Jim Boeheim’s team had dropped a 72-71 decision to Pittsburgh in the ACC Tournament, and the Orange had a pedestrian 19-13 record. They were 9-9 during the ACC’s regular season, and Syracuse detractors around the country said the team didn’t belong in the Big Dance.
But the selection committee saw some things in the Syracuse program that the critics did not. Take Syracuse’s Feb. 29 game at North Carolina. While Syracuse dropped a 75-70 decision at Chapel Hill, the Orange were within two points in the final minute. North Carolina’s powerful team, led by Brice Johnson, was blowing opponents out on a regular basis, yet the Orange played them nearly even on their home court.
That game was significant because it clearly indicated that Syracuse could play with the best teams in the nation.
So, while critics pinched their noses and held their breath, the Orange started playing and winning NCAA Tournament games, and now the 10th seed in the East Regional finds itself in the Final Four.
Syracuse once again has to play the Tar Heels, and this time they will do it in Houston instead of Chapel Hill. The oddsmakers have made North Carolina a nine-point favorite, but Syracuse may have the Tar Heels just where they want them.
There is a lot more pressure on North Carolina to cut down the nets on Monday night than there is on any of the other three teams. Oklahoma and Villanova are both No. 2 seeds and excellent teams, but the experts believe that Roy Williams and the Tar Heels will be the last group standing.

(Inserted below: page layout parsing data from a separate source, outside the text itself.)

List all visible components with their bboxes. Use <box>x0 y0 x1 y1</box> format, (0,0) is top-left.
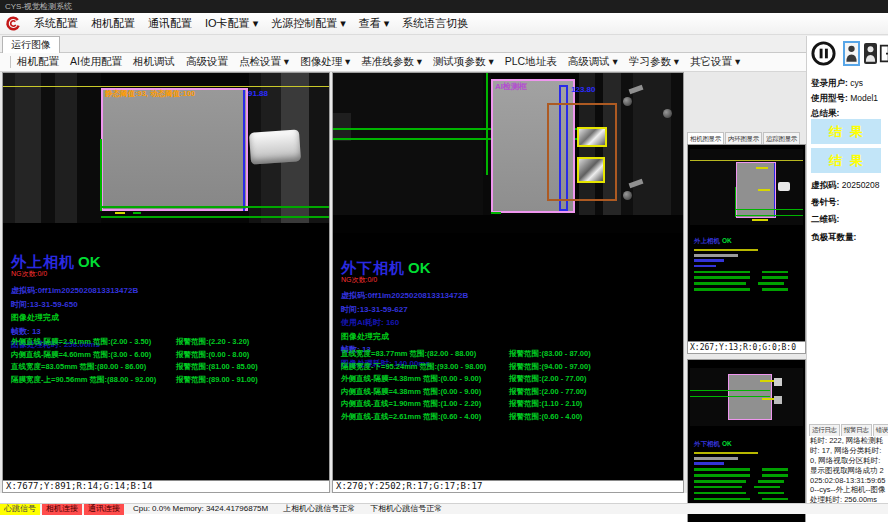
pixel-status-preview-upper: X:267;Y:13;R:0;G:0;B:0 <box>688 341 805 353</box>
measurement-value: 外侧直线-隔膜=2.91mm 范围:(2.00 - 3.50) <box>11 337 151 346</box>
measurement-value: 直线宽度=83.05mm 范围:(80.00 - 86.00) <box>11 362 146 371</box>
tool-advanced-settings[interactable]: 高级设置 <box>186 55 228 69</box>
preview-panel-upper[interactable]: 外上相机OK X:267;Y:13;R:0;G:0;B:0 <box>687 144 806 354</box>
measurement-value: 外侧直线-直线=2.61mm 范围:(0.60 - 4.00) <box>341 412 481 421</box>
process-done-text: 图像处理完成 <box>341 331 468 342</box>
menu-item-comm-config[interactable]: 通讯配置 <box>148 16 192 31</box>
measurement-alarm: 报警范围:(2.00 - 77.00) <box>509 387 587 397</box>
tool-learning-params[interactable]: 学习参数 ▾ <box>629 55 679 69</box>
mini-camera-image <box>690 368 803 426</box>
measurement-row: 隔膜宽度-下=95.24mm 范围:(93.00 - 98.00)报警范围:(9… <box>341 362 486 375</box>
mini-text-bar <box>694 249 758 252</box>
measurement-row: 外侧直线-直线=2.61mm 范围:(0.60 - 4.00)报警范围:(0.6… <box>341 412 486 425</box>
log-text: 耗时: 222, 网络检测耗时: 17, 网络分类耗时: 0, 网络视取分区耗时… <box>810 436 886 505</box>
scene-decoration <box>736 209 803 210</box>
tab-strip: 运行图像 <box>0 35 888 53</box>
result-badge-upper: 结果 <box>811 119 881 144</box>
menu-item-light-control-config[interactable]: 光源控制配置 ▾ <box>271 16 346 31</box>
scene-decoration <box>778 182 790 191</box>
upper-camera-heartbeat-text: 上相机心跳信号正常 <box>279 504 359 515</box>
result-badge-lower: 结果 <box>811 148 881 173</box>
scene-decoration <box>115 212 125 214</box>
model-row: 使用型号: Model1 <box>811 93 878 105</box>
scene-decoration <box>3 73 15 233</box>
log-tab-run[interactable]: 运行日志 <box>809 424 840 436</box>
tool-test-item-params[interactable]: 测试项参数 ▾ <box>433 55 494 69</box>
mini-text-bar <box>694 486 788 489</box>
tool-advanced-debug[interactable]: 高级调试 ▾ <box>568 55 618 69</box>
measurement-alarm: 报警范围:(0.60 - 4.00) <box>509 412 582 422</box>
tab-detect-rect-yellow <box>577 157 605 183</box>
scene-decoration <box>309 73 329 233</box>
virtual-code-value: 20250208 <box>842 180 880 190</box>
camera-name: 外上相机 <box>11 253 75 270</box>
threshold-label: 静态阈值:93, 动态阈值:100 <box>105 89 195 99</box>
pause-button[interactable] <box>810 40 837 67</box>
cpu-memory-text: Cpu: 0.0% Memory: 3424.41796875M <box>129 504 272 515</box>
menu-item-system-config[interactable]: 系统配置 <box>34 16 78 31</box>
log-tab-alarm[interactable]: 报警日志 <box>841 424 872 436</box>
measure-line-green <box>486 73 488 175</box>
time-text: 时间:13-31-59-627 <box>341 304 468 315</box>
measure-value-blue: 123.80 <box>571 85 595 94</box>
mini-text-bar <box>694 492 788 495</box>
app-logo-icon <box>5 16 21 32</box>
tool-camera-debug[interactable]: 相机调试 <box>133 55 175 69</box>
tool-baseline-params[interactable]: 基准线参数 ▾ <box>361 55 422 69</box>
result-ok-text: OK <box>408 259 431 276</box>
heartbeat-status-badge: 心跳信号 <box>0 504 40 515</box>
camera-image-lower[interactable]: AI检测框 123.80 <box>333 73 683 233</box>
scene-decoration <box>735 187 736 217</box>
tool-other-settings[interactable]: 其它设置 ▾ <box>690 55 740 69</box>
time-text: 时间:13-31-59-650 <box>11 299 138 310</box>
camera-image-upper[interactable]: 静态阈值:93, 动态阈值:100 91.88 <box>3 73 329 233</box>
preview-tab-camera[interactable]: 相机图显示 <box>687 132 724 144</box>
result-ok-text: OK <box>722 440 732 447</box>
main-area: 静态阈值:93, 动态阈值:100 91.88 外上相机OK NG次数:0/0 … <box>0 72 888 493</box>
tool-camera-config[interactable]: 相机配置 <box>17 55 59 69</box>
measurement-alarm: 报警范围:(89.00 - 91.00) <box>176 375 258 385</box>
total-result-label: 总结果: <box>811 108 839 118</box>
menu-item-language-switch[interactable]: 系统语言切换 <box>402 16 468 31</box>
measurement-alarm: 报警范围:(81.00 - 85.00) <box>176 362 258 372</box>
admin-user-button[interactable] <box>864 43 877 64</box>
preview-tab-track[interactable]: 追踪图显示 <box>763 132 800 144</box>
preview-panel-lower[interactable]: 外下相机OK X:311;Y:980;R:0;G:0;B:0 <box>687 359 806 522</box>
measurement-alarm: 报警范围:(1.10 - 2.10) <box>509 399 582 409</box>
measurement-alarm: 报警范围:(0.00 - 8.00) <box>176 350 249 360</box>
user-icon <box>864 43 877 64</box>
measurement-value: 隔膜宽度-上=90.56mm 范围:(88.00 - 92.00) <box>11 375 156 384</box>
qr-code-row: 二维码: <box>811 214 839 226</box>
login-user-label: 登录用户: <box>811 78 848 88</box>
scene-decoration <box>774 396 782 404</box>
reference-line-yellow <box>3 86 329 87</box>
measurement-value: 隔膜宽度-下=95.24mm 范围:(93.00 - 98.00) <box>341 362 486 371</box>
mini-text-bar <box>694 276 788 279</box>
measure-line-green <box>101 216 329 218</box>
tool-plc-address-table[interactable]: PLC地址表 <box>505 55 557 69</box>
log-tab-error[interactable]: 错误日志 <box>873 424 888 436</box>
menu-item-camera-config[interactable]: 相机配置 <box>91 16 135 31</box>
menu-item-view[interactable]: 查看 ▾ <box>359 16 390 31</box>
menu-item-io-card-config[interactable]: IO卡配置 ▾ <box>205 16 258 31</box>
toolbar: 相机配置 AI使用配置 相机调试 高级设置 点检设置 ▾ 图像处理 ▾ 基准线参… <box>0 53 888 72</box>
toolbar-grip <box>10 56 11 68</box>
scene-decoration <box>633 73 671 233</box>
tool-ai-usage-config[interactable]: AI使用配置 <box>70 55 122 69</box>
camera-name: 外下相机 <box>341 259 405 276</box>
tab-run-image[interactable]: 运行图像 <box>2 36 60 53</box>
scene-decoration <box>774 378 782 386</box>
scene-decoration <box>671 73 683 233</box>
preview-tab-inner[interactable]: 内环图显示 <box>725 132 762 144</box>
log-tab-strip: 运行日志 报警日志 错误日志 <box>809 424 888 436</box>
logout-button[interactable] <box>879 43 888 64</box>
scene-decoration <box>690 390 770 391</box>
comm-connection-badge: 通讯连接 <box>84 504 124 515</box>
tab-count-row: 负极耳数量: <box>811 232 856 244</box>
tool-spot-check-settings[interactable]: 点检设置 ▾ <box>239 55 289 69</box>
frame-count-text: 帧数: 13 <box>11 326 138 337</box>
virtual-code-text: 虚拟码:0ff1im2025020813313472B <box>11 285 138 296</box>
user-switch-button[interactable] <box>843 41 860 66</box>
tool-image-processing[interactable]: 图像处理 ▾ <box>300 55 350 69</box>
mini-text-bar <box>694 480 788 483</box>
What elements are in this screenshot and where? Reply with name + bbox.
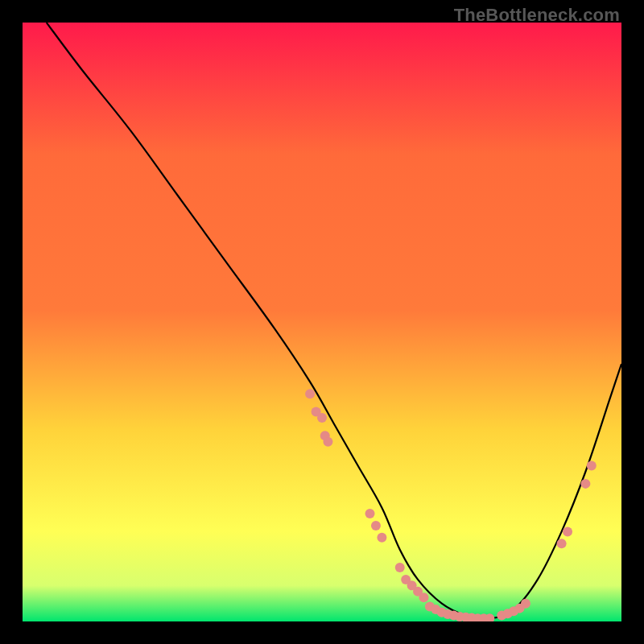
chart-svg [23,23,621,621]
watermark-text: TheBottleneck.com [454,5,620,26]
curve-marker [563,526,572,536]
curve-marker [317,413,327,423]
curve-marker [587,461,597,471]
curve-marker [580,479,590,489]
curve-marker [557,539,567,548]
curve-marker [419,592,428,602]
curve-marker [521,599,530,609]
curve-marker [395,563,405,572]
curve-marker [305,389,315,398]
curve-marker [323,437,332,447]
gradient-background [23,23,621,621]
curve-marker [365,509,375,518]
curve-marker [377,533,386,543]
chart-frame [23,23,621,621]
curve-marker [371,521,381,530]
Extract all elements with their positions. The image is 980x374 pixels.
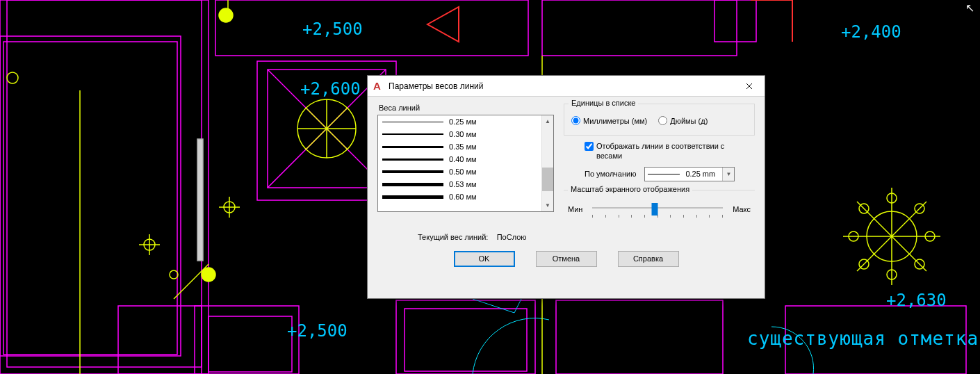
- svg-line-51: [473, 299, 514, 313]
- lineweight-sample-icon: [382, 122, 443, 122]
- svg-rect-18: [197, 139, 203, 261]
- svg-point-26: [219, 8, 233, 22]
- dimension-text: +2,500: [287, 321, 348, 341]
- lineweight-item[interactable]: 0.35 мм: [378, 140, 541, 153]
- slider-thumb[interactable]: [652, 203, 658, 216]
- scrollbar-thumb[interactable]: [542, 168, 553, 191]
- default-lineweight-select[interactable]: 0.25 mm ▼: [644, 167, 735, 181]
- units-mm-radio[interactable]: Миллиметры (мм): [571, 116, 647, 125]
- lineweight-item[interactable]: 0.30 мм: [378, 128, 541, 140]
- default-lineweight-value: 0.25 mm: [685, 170, 715, 178]
- svg-rect-17: [542, 0, 737, 56]
- lineweight-item-label: 0.60 мм: [449, 193, 477, 201]
- radio-mm-label: Миллиметры (мм): [583, 117, 647, 125]
- lineweight-sample-icon: [648, 174, 680, 174]
- svg-rect-12: [396, 300, 535, 374]
- lineweight-item[interactable]: 0.53 мм: [378, 178, 541, 190]
- scrollbar-track[interactable]: [542, 127, 553, 200]
- lineweight-item[interactable]: 0.25 мм: [378, 115, 541, 128]
- svg-rect-1: [7, 0, 202, 367]
- lineweight-item-label: 0.30 мм: [449, 130, 477, 138]
- lineweight-item-label: 0.50 мм: [449, 168, 477, 176]
- lineweight-item[interactable]: 0.40 мм: [378, 153, 541, 165]
- help-button[interactable]: Справка: [618, 251, 679, 267]
- listbox-scrollbar[interactable]: ▲ ▼: [541, 115, 553, 211]
- lineweight-item[interactable]: 0.50 мм: [378, 165, 541, 178]
- svg-rect-4: [3, 42, 177, 355]
- lineweight-item[interactable]: 0.60 мм: [378, 190, 541, 203]
- svg-rect-3: [0, 36, 181, 356]
- lineweight-item-label: 0.53 мм: [449, 180, 477, 188]
- lineweight-sample-icon: [382, 158, 443, 161]
- lineweights-listbox[interactable]: 0.25 мм0.30 мм0.35 мм0.40 мм0.50 мм0.53 …: [377, 115, 554, 212]
- svg-point-19: [7, 72, 18, 83]
- dialog-titlebar[interactable]: A Параметры весов линий: [368, 76, 765, 97]
- lineweight-sample-icon: [382, 146, 443, 148]
- lineweight-sample-icon: [382, 183, 443, 186]
- display-scale-slider[interactable]: [589, 200, 726, 219]
- default-lineweight-label: По умолчанию: [585, 170, 636, 178]
- dimension-text: +2,600: [300, 79, 361, 99]
- close-button[interactable]: [733, 76, 765, 96]
- svg-rect-2: [215, 0, 528, 56]
- lineweight-item-label: 0.35 мм: [449, 143, 477, 151]
- cancel-button[interactable]: Отмена: [536, 251, 597, 267]
- lineweight-item-label: 0.40 мм: [449, 155, 477, 163]
- units-group-label: Единицы в списке: [569, 99, 638, 107]
- dimension-text: +2,500: [302, 19, 363, 39]
- chevron-down-icon: ▼: [722, 168, 734, 181]
- svg-line-30: [174, 264, 209, 299]
- svg-rect-14: [556, 300, 723, 374]
- display-lwt-checkbox[interactable]: [585, 142, 594, 151]
- radio-in-label: Дюймы (д): [670, 117, 708, 125]
- scale-max-label: Макс: [733, 205, 751, 213]
- autocad-app-icon: A: [373, 80, 384, 91]
- lineweights-list-label: Веса линий: [377, 104, 554, 112]
- current-lineweight-value: ПоСлою: [497, 233, 527, 241]
- lineweight-settings-dialog: A Параметры весов линий Веса линий 0.25 …: [367, 75, 765, 299]
- scroll-up-button[interactable]: ▲: [542, 115, 553, 127]
- lineweight-item-label: 0.25 мм: [449, 117, 477, 126]
- svg-rect-7: [209, 316, 292, 372]
- lineweight-sample-icon: [382, 170, 443, 173]
- annotation-text: существующая отметка: [747, 328, 979, 349]
- current-lineweight-label: Текущий вес линий:: [418, 233, 488, 241]
- display-scale-label: Масштаб экранного отображения: [568, 185, 692, 193]
- dialog-title: Параметры весов линий: [389, 81, 483, 91]
- dimension-text: +2,630: [886, 291, 947, 310]
- dimension-text: +2,400: [841, 22, 901, 42]
- svg-point-28: [170, 270, 178, 279]
- units-inches-radio[interactable]: Дюймы (д): [658, 116, 708, 125]
- lineweight-sample-icon: [382, 195, 443, 199]
- svg-rect-5: [118, 306, 202, 374]
- display-lwt-label: Отображать линии в соответствии с весами: [596, 141, 728, 161]
- svg-rect-16: [714, 0, 756, 42]
- ok-button[interactable]: OK: [454, 251, 515, 267]
- scale-min-label: Мин: [568, 205, 582, 213]
- scroll-down-button[interactable]: ▼: [542, 200, 553, 211]
- svg-rect-13: [405, 309, 527, 371]
- units-group: Единицы в списке Миллиметры (мм) Дюймы (…: [564, 104, 755, 136]
- svg-line-52: [514, 299, 521, 313]
- lineweight-sample-icon: [382, 133, 443, 135]
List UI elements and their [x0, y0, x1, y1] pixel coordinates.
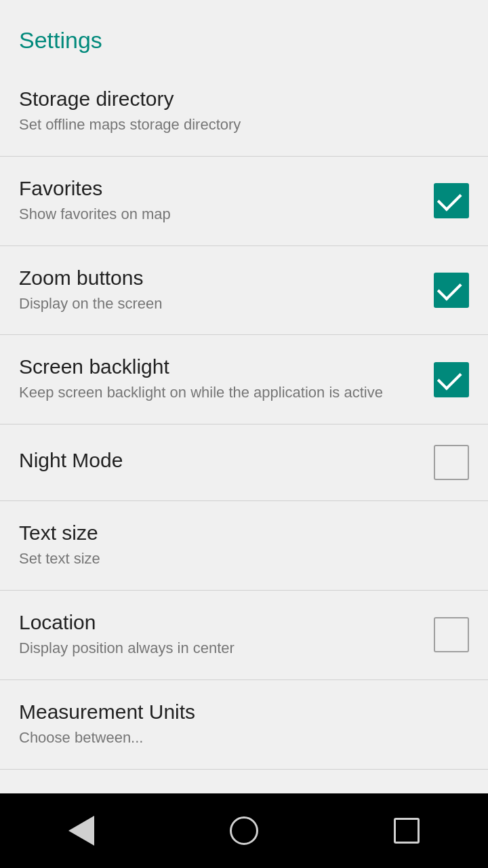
checkbox-screen-backlight[interactable] — [434, 362, 469, 397]
setting-title-screen-backlight: Screen backlight — [19, 355, 420, 378]
setting-title-favorites: Favorites — [19, 177, 420, 200]
setting-subtitle-storage-directory: Set offline maps storage directory — [19, 115, 455, 136]
setting-subtitle-location: Display position always in center — [19, 638, 420, 659]
setting-subtitle-favorites: Show favorites on map — [19, 204, 420, 225]
setting-item-measurement-units[interactable]: Measurement UnitsChoose between... — [0, 680, 488, 770]
setting-item-screen-backlight[interactable]: Screen backlightKeep screen backlight on… — [0, 335, 488, 425]
back-button[interactable] — [54, 804, 108, 858]
home-button[interactable] — [217, 804, 271, 858]
setting-item-zoom-buttons[interactable]: Zoom buttonsDisplay on the screen — [0, 246, 488, 336]
checkbox-favorites[interactable] — [434, 183, 469, 218]
setting-item-night-mode[interactable]: Night Mode — [0, 425, 488, 501]
setting-title-zoom-buttons: Zoom buttons — [19, 267, 420, 290]
checkbox-location[interactable] — [434, 617, 469, 652]
setting-subtitle-text-size: Set text size — [19, 549, 455, 570]
setting-title-text-size: Text size — [19, 521, 455, 545]
setting-subtitle-zoom-buttons: Display on the screen — [19, 294, 420, 315]
setting-title-night-mode: Night Mode — [19, 449, 420, 472]
settings-list: Storage directorySet offline maps storag… — [0, 67, 488, 793]
setting-item-favorites[interactable]: FavoritesShow favorites on map — [0, 157, 488, 246]
setting-item-storage-directory[interactable]: Storage directorySet offline maps storag… — [0, 67, 488, 157]
checkbox-zoom-buttons[interactable] — [434, 273, 469, 308]
recents-button[interactable] — [380, 804, 434, 858]
setting-item-text-size[interactable]: Text sizeSet text size — [0, 501, 488, 591]
setting-title-location: Location — [19, 611, 420, 634]
setting-item-location[interactable]: LocationDisplay position always in cente… — [0, 591, 488, 680]
checkbox-night-mode[interactable] — [434, 445, 469, 480]
page-title: Settings — [0, 0, 488, 67]
setting-title-storage-directory: Storage directory — [19, 87, 455, 111]
nav-bar — [0, 793, 488, 868]
setting-subtitle-measurement-units: Choose between... — [19, 728, 455, 749]
setting-title-measurement-units: Measurement Units — [19, 701, 455, 724]
setting-subtitle-screen-backlight: Keep screen backlight on while the appli… — [19, 382, 420, 403]
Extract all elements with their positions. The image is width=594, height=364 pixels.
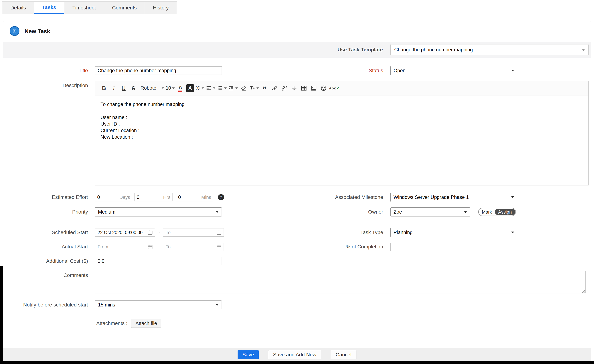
effort-hours-input[interactable] (135, 195, 153, 200)
align-icon[interactable] (206, 83, 215, 93)
chevron-down-icon (162, 87, 164, 89)
scheduled-start-to-input[interactable] (165, 230, 216, 235)
check-icon: ✓ (336, 86, 340, 90)
percent-completion-input[interactable] (391, 243, 517, 251)
chevron-down-icon (224, 87, 227, 89)
new-task-screen: Details Tasks Timesheet Comments History… (0, 0, 594, 364)
calendar-icon[interactable] (147, 244, 153, 249)
notify-select[interactable]: 15 mins (95, 300, 222, 309)
tab-timesheet[interactable]: Timesheet (64, 1, 104, 14)
effort-milestone-row: Estimated Effort Days Hrs Mins ? Associa… (3, 193, 591, 202)
comments-label: Comments (3, 272, 88, 278)
screen-edge-black-bottom (0, 361, 594, 364)
image-icon[interactable] (310, 83, 318, 93)
effort-hours-group: Hrs (134, 193, 173, 202)
priority-owner-row: Priority Medium Owner Zoe Mark Assign (3, 208, 591, 216)
calendar-icon[interactable] (216, 230, 222, 235)
page-title: New Task (25, 21, 50, 42)
description-line: To change the phone number mapping (101, 101, 583, 108)
scheduled-start-label: Scheduled Start (3, 228, 88, 237)
horizontal-rule-icon[interactable] (290, 83, 298, 93)
owner-label: Owner (294, 208, 383, 216)
task-type-value: Planning (393, 230, 413, 235)
task-type-label: Task Type (294, 228, 383, 237)
save-and-add-new-button[interactable]: Save and Add New (268, 350, 321, 359)
status-value: Open (393, 68, 405, 73)
list-icon[interactable] (217, 83, 227, 93)
notify-row: Notify before scheduled start 15 mins (3, 300, 591, 309)
comments-textarea[interactable] (95, 271, 586, 293)
save-button[interactable]: Save (237, 350, 259, 359)
actual-start-to-input[interactable] (165, 244, 216, 250)
table-icon[interactable] (300, 83, 308, 93)
chevron-down-icon (582, 49, 585, 51)
new-task-icon (10, 26, 20, 36)
status-label: Status (294, 66, 383, 75)
effort-days-input[interactable] (95, 195, 114, 200)
tab-details[interactable]: Details (2, 1, 34, 14)
owner-mode-toggle: Mark Assign (478, 208, 516, 216)
bold-icon[interactable]: B (100, 83, 108, 93)
underline-icon[interactable]: U (119, 83, 128, 93)
spellcheck-icon[interactable]: abc ✓ (329, 83, 340, 93)
scheduled-start-from-input[interactable] (97, 230, 147, 235)
attach-file-button[interactable]: Attach file (131, 319, 161, 328)
additional-cost-input[interactable] (95, 257, 222, 265)
tab-tasks[interactable]: Tasks (34, 1, 64, 14)
font-family-value: Roboto (141, 85, 156, 91)
footer-bar: Save Save and Add New Cancel (3, 348, 591, 361)
effort-mins-group: Mins (176, 193, 213, 202)
cancel-button[interactable]: Cancel (331, 350, 356, 359)
tab-history[interactable]: History (145, 1, 177, 14)
highlight-color-icon[interactable]: A (186, 83, 194, 93)
date-range-separator: - (157, 228, 162, 237)
unlink-icon[interactable] (280, 83, 289, 93)
effort-hours-unit: Hrs (163, 195, 170, 200)
link-icon[interactable] (270, 83, 279, 93)
quote-glyph: ” (263, 84, 267, 92)
scheduled-start-to-field (163, 228, 224, 237)
owner-mark-button[interactable]: Mark (479, 209, 495, 215)
quote-icon[interactable]: ” (260, 83, 269, 93)
title-label: Title (3, 66, 88, 75)
superscript-icon[interactable]: X² (196, 83, 204, 93)
font-size-select[interactable]: 10 (166, 83, 175, 93)
use-task-template-label: Use Task Template (337, 42, 383, 58)
calendar-icon[interactable] (216, 244, 222, 249)
associated-milestone-select[interactable]: Windows Server Upgrade Phase 1 (391, 193, 517, 202)
owner-select[interactable]: Zoe (391, 208, 470, 216)
chevron-down-icon (202, 87, 204, 89)
chevron-down-icon (216, 304, 219, 306)
attachments-row: Attachments : Attach file (3, 319, 591, 328)
actual-start-from-input[interactable] (97, 244, 147, 250)
description-content[interactable]: To change the phone number mapping User … (95, 96, 588, 185)
font-family-select[interactable]: Roboto (139, 83, 164, 93)
emoji-icon[interactable] (319, 83, 328, 93)
chevron-down-icon (213, 87, 215, 89)
font-color-letter: A (178, 85, 182, 92)
notify-value: 15 mins (98, 302, 115, 308)
help-icon[interactable]: ? (218, 194, 224, 200)
owner-assign-button[interactable]: Assign (495, 209, 515, 215)
title-input[interactable] (95, 66, 222, 75)
tab-comments[interactable]: Comments (104, 1, 145, 14)
priority-select[interactable]: Medium (95, 208, 222, 216)
clear-format-icon[interactable] (239, 83, 248, 93)
actual-start-label: Actual Start (3, 243, 88, 251)
scheduled-start-row: Scheduled Start - Task Type Planning (3, 228, 591, 237)
effort-mins-input[interactable] (176, 195, 195, 200)
task-template-select[interactable]: Change the phone number mapping (391, 44, 588, 55)
status-select[interactable]: Open (391, 66, 517, 75)
description-line: New Location : (101, 134, 583, 140)
chevron-down-icon (511, 70, 514, 72)
text-style-icon[interactable] (249, 83, 259, 93)
calendar-icon[interactable] (147, 230, 153, 235)
chevron-down-icon (464, 211, 467, 213)
editor-toolbar: B I U S Roboto 10 A A X² (95, 81, 588, 95)
strikethrough-icon[interactable]: S (129, 83, 138, 93)
italic-icon[interactable]: I (110, 83, 118, 93)
task-type-select[interactable]: Planning (391, 228, 517, 237)
font-color-icon[interactable]: A (176, 83, 184, 93)
indent-icon[interactable] (228, 83, 238, 93)
attachments-label: Attachments : (3, 319, 128, 328)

That’s just fine with Boeheim and the Orange. Boeheim has proved correct after he criticized Syracuse detractors at the start of the tournament. Their wins over Dayton, Middle Tennessee, Gonzaga and Virginia have shown that this is a team that can turn up the defensive pressure when it matters most and can score when the game is on the line.
The shocking win over top-seeded Virginia shows the Orange will not be intimidated. They were down by 14 points at halftime to the Cavaliers, and the deficit grew to 16 points early in the second half. But Malachi Richardson scored 21 of his 23 points in the second half, as the Orange rallied all the way back.
”It was a whole team effort, and these guys really deserve it,” Boeheim said after the memorable victory. ”We beat a great basketball team. I’ve never been prouder in all my 40 years as coach of a basketball team as I am of this team tonight.”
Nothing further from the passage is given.